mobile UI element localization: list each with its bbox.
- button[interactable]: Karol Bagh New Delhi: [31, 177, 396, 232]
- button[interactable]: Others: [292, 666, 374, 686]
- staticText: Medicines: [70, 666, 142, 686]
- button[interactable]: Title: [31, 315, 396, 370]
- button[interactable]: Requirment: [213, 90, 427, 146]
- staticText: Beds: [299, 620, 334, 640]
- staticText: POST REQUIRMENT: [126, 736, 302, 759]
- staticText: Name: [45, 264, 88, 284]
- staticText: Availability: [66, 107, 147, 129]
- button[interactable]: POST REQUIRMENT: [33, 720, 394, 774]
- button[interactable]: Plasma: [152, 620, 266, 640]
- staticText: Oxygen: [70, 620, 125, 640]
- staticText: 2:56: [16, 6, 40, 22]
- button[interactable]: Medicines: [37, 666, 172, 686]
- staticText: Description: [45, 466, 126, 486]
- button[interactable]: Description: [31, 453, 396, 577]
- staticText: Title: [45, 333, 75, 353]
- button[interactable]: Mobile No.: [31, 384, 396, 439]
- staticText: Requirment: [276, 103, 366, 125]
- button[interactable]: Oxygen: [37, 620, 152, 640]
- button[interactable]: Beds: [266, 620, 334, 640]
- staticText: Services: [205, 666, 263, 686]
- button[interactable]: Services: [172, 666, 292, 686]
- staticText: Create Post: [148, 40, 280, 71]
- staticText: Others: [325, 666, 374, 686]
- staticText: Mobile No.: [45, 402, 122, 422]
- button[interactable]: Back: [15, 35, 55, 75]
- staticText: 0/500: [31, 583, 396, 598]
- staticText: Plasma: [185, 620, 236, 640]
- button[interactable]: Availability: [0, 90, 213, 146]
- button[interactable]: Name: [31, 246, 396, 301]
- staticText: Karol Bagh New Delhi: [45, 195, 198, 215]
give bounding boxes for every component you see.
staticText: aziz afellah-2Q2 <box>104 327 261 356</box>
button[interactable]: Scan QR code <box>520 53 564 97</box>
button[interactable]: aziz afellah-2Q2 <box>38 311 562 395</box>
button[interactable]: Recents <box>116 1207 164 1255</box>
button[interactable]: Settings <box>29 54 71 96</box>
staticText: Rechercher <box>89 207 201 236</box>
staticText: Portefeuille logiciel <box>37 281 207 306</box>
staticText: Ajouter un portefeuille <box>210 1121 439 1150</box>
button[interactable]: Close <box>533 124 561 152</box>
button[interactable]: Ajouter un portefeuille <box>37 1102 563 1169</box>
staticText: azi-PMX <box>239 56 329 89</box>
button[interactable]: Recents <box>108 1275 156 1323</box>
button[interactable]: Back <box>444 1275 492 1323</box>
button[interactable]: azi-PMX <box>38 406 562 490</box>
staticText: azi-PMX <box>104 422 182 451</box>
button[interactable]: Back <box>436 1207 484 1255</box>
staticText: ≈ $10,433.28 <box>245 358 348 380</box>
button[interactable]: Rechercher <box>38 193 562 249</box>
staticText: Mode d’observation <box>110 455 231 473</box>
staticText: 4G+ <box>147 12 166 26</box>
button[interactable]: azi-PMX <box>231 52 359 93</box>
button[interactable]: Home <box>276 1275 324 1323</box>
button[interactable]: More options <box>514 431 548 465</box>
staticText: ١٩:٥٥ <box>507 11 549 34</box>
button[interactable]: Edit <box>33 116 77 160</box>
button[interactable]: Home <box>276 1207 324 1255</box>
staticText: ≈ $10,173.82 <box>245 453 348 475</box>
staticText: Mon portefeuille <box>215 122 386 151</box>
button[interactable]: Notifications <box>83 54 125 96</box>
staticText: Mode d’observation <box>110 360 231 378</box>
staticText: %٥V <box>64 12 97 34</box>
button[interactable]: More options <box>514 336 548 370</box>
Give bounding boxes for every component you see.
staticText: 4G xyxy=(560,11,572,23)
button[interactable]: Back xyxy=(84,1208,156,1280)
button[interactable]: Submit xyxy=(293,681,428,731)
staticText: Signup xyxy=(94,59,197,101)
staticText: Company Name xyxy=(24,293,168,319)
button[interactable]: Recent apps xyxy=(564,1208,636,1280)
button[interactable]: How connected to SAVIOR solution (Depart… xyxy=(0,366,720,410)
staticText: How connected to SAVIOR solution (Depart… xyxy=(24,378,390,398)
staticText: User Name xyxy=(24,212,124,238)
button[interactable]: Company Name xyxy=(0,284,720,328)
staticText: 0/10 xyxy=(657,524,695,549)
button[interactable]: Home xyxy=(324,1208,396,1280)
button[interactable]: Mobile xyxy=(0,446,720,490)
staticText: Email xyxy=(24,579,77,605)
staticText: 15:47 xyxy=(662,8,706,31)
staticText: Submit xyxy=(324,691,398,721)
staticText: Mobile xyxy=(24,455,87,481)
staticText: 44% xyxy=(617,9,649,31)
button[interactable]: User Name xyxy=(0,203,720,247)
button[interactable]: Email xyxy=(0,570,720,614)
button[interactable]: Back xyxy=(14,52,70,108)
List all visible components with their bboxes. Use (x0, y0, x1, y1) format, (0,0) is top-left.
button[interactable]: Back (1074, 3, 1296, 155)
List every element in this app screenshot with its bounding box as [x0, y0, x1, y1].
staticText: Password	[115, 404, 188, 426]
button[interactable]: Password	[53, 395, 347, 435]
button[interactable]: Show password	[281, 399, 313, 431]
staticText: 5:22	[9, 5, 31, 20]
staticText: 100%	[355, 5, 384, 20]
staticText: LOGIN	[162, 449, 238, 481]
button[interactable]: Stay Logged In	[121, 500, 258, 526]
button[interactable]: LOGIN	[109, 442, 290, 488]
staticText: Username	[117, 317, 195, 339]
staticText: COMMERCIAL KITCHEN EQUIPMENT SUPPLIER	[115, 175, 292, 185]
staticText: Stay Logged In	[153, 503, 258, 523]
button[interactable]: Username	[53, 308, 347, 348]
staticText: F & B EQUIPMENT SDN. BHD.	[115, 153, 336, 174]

= = = = = = =

In the listing above, count every line that contains "solution". Respond with the number alone.

- **OUTPUT OF THE EXERCISE**: 2